PROBLEM TO WORK ON:
Below are some records; copy each line in them that contains "Giornata".

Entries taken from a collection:
= Beginning of Section =

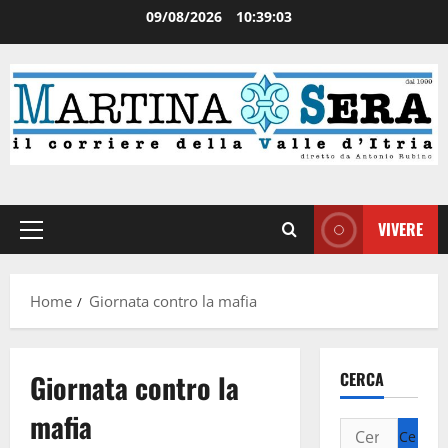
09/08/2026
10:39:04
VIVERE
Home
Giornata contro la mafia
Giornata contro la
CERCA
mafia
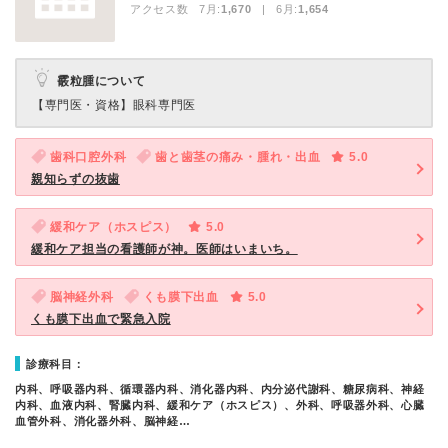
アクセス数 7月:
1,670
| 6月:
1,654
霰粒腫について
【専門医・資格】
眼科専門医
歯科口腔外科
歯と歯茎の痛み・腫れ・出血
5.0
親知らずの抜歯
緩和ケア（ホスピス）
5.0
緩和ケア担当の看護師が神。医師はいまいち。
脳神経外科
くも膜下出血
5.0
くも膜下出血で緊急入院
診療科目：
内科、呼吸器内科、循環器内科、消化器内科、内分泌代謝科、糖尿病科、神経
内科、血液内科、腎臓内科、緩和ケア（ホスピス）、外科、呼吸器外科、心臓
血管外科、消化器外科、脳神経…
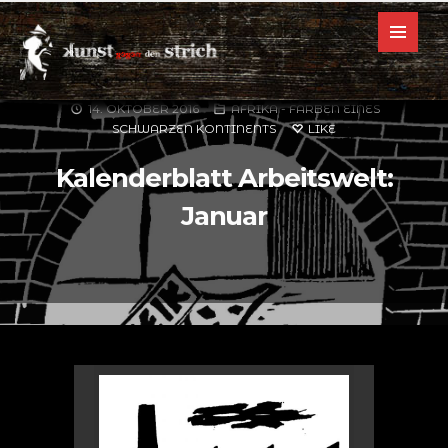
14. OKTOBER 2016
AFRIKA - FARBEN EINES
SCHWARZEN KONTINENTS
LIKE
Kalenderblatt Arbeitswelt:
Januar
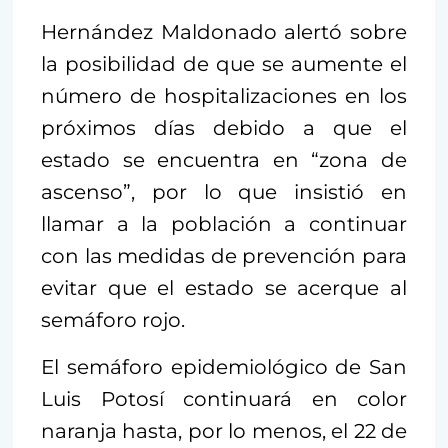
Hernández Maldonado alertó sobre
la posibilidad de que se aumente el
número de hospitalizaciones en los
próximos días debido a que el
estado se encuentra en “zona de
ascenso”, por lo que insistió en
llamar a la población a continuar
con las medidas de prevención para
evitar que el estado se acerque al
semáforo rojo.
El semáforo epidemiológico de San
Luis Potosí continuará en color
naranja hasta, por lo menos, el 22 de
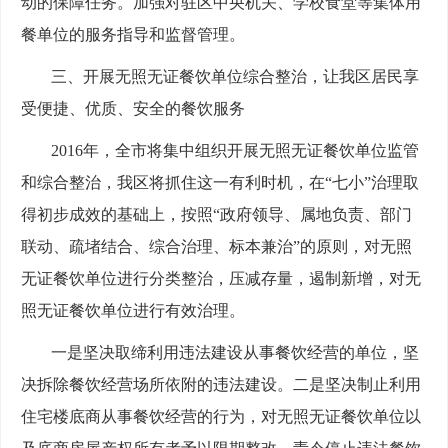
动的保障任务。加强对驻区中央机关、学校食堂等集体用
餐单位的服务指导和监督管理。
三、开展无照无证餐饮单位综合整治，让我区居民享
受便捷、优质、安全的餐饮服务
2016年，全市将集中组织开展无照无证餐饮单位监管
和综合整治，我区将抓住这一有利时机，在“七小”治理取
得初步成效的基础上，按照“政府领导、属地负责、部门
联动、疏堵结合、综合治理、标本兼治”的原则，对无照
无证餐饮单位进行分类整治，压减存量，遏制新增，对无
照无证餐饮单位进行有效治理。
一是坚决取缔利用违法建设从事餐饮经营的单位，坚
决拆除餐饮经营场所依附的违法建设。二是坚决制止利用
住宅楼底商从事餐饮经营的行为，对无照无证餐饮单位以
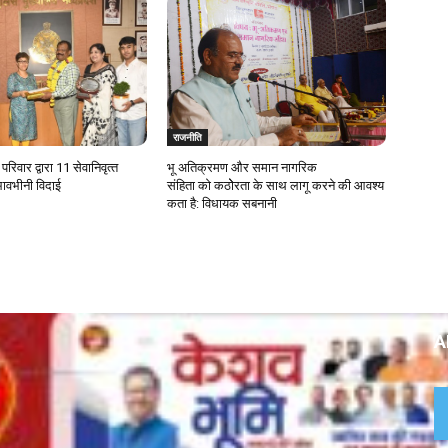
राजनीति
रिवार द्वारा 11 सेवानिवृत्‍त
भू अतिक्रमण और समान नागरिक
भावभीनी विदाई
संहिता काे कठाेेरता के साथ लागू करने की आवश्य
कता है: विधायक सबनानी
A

= End of Section =

RESPONSE FOR THIS EXERCISE:
Giornata contro la mafia
Giornata contro la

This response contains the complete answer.